Thomas Jefferson wrote, “Were we directed from Washington when to sow and when to reap, we should soon want bread.” Our founders knew that ordinary citizens, when allowed their own motivations and institutions, are more adaptable, innovative and productive than even our wisest politicians could imagine or improve. So our constitutions, state and federal, weren’t written as documents of government empowerment. They are contracts of limitation; a leash against governments’ historical tendency to get loose and hurt those that government is supposed to protect.
Governments are good at only a few, albeit formidable tasks; and then only if properly restrained. If we ask more of government, we’ll get less. What we’ve come to call, “government services,” or programs that rob Peter to pay Paul, can’t work as well as the infinite and dynamic range of citizen alternatives.
Every day, our merchants display a new and endless supply of things like espresso beans, hand-made bathroom tiles, leather-lined cars, -even things like energy saving light bulbs and recycled paper in aisle after aisle of stocked shelves. When governments attempt such a cornucopia, people wait in line for bad shoes that don’t fit.
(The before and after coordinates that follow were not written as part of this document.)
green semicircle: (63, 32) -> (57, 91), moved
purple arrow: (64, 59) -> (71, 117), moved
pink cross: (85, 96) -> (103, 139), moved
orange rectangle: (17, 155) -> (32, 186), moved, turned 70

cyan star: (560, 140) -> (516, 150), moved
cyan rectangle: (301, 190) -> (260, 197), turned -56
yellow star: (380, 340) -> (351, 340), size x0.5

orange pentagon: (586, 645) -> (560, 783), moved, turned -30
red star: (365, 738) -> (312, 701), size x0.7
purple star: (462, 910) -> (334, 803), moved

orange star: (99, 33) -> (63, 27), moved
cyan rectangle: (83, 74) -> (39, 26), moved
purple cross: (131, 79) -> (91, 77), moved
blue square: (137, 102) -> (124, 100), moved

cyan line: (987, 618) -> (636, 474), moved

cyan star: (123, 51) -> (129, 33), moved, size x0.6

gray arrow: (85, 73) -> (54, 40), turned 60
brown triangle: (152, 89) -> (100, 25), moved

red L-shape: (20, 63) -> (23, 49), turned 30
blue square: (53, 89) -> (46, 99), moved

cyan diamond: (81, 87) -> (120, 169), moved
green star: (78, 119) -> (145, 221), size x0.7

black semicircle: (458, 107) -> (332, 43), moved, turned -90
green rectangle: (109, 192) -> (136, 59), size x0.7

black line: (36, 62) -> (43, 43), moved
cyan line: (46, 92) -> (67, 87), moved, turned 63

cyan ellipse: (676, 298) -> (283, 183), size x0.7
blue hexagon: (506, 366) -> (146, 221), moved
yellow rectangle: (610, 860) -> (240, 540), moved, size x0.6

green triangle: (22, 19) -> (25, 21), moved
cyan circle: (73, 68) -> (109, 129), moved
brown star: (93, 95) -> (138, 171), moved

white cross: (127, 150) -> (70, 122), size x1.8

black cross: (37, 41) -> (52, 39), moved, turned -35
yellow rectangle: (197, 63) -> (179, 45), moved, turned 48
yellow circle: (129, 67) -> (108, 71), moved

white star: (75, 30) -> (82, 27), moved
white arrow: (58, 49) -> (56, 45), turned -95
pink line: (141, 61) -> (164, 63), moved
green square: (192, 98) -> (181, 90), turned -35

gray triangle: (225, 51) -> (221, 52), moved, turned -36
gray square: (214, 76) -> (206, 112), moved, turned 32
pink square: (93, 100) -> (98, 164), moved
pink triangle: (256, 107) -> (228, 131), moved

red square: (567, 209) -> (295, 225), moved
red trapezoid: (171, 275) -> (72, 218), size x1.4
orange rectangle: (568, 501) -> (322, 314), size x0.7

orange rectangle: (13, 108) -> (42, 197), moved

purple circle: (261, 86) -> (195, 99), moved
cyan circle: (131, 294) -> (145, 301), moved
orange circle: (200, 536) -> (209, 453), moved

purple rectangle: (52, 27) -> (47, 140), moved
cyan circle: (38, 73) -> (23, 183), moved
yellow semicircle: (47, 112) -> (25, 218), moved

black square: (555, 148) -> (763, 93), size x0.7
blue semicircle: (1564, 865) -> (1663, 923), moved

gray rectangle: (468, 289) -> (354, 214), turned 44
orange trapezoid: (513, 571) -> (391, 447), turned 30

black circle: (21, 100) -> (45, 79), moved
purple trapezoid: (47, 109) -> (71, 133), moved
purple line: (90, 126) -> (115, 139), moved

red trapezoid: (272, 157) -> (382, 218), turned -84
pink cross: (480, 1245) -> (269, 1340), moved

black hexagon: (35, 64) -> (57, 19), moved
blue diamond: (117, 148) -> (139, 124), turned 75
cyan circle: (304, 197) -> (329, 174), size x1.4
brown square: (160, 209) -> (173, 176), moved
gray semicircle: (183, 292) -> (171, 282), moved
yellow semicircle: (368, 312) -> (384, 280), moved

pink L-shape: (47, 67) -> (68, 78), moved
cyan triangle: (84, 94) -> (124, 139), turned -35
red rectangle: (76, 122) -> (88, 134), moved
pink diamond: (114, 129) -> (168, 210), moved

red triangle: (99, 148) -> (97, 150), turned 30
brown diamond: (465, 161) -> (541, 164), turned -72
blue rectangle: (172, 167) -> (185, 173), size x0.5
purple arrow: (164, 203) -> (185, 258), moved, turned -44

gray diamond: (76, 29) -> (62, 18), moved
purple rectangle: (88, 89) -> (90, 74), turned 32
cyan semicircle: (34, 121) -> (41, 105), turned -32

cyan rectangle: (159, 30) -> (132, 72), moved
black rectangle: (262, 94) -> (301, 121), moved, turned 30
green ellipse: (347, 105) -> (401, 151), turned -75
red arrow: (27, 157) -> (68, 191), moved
Governments can’t command bicycle mechanics to invent airplanes, or decree that college kids will invent a computer in a garage. Government didn’t invent schools, soup kitchens or voluntary service clubs. Government regulations didn’t make this nation great; free citizens did that. The economist Ludwig von Mises wrote, “Progress is precisely that which the rules and regulations did not foresee.”
Not all government programs are as bad as slavery or the segregating Jim Crow laws, of course. And the “progressive” programs that swept away the Indians and stole property from citizens for the benefit of railroad barons aren’t the finest examples either. But even government’s best-intended schemes have driven medical costs skyward, and quality downward. When government tries to stimulate one industry, it squeezes out others. Some of our most kindly politicians have created social castes and hostile subcultures with their misguided good intentions.
I’ll just come out and say it: according to our government’s statistics, and as analyzed by groups as different as the Cato and Preservation Institutes, our Goose is Cooked. Like it or not, we are swirling toward the drainpipes of history as our leaders point to the abyss and cry, “forward ho!”
American gross domestic product and expenditures per capita, adjusted for inflation, have doubled since 1960. Yet for all our apparent wealth, we’re working harder and longer for less and less. Healthcare spending has gone from about 5% of the GDP in 1960 to over 16% today, much more per capita than any other nation. But despite better technology, our stratified life expectancies, infant and maternal mortality rates, and communicable disease controls are embarrassing. In 1950, Americans averaged about $1700 per student/year in adjusted dollars, yet public education was excellent. We spend over $7000 per student/year now, or over 50% more than other industrialized nations. I need say no more about the quality of our government-run schools.
Certainly, our leaders didn’t mean to cause us harm any more than they meant to paint themselves into a financial corner. But with all that’s obviously unraveling around us, I think it’s odd that so many Americans are squawking like Chicken Little now that our egg-faced leaders have confessed that government programs must be cut. Many are even saying that tax increases, to prop up a few more government services, would be a good “compromise” as we get less and less for our money. That’s nuts.
We have been presented with a great opportunity to prove our civic mettle. We can still show the world that liberty still works. Churches and other voluntary associations can fill the gaps in charity and building projects. With as much as we pay for political campaigns, I know we can raise money for scholarships, arts programs and day camps.
For decades now, Libertarians, Jeffersonian Democrats and Barry Goldwater Republicans have advocated such simple, proven civic reforms. Now’s the time.
In fact, it’s now…or never again.
Our government tapeworm has been eating away our civic awareness, industrious spirit and social organizations long enough. Excising these government dysfunctions doesn’t mean doing without anything. It means that perhaps at last our government will focus on its core business, and stay out of ours. It means that now we’ll be free to assess our own priorities, pay for our own causes, and do what Americans were once known for around the world: doing things better.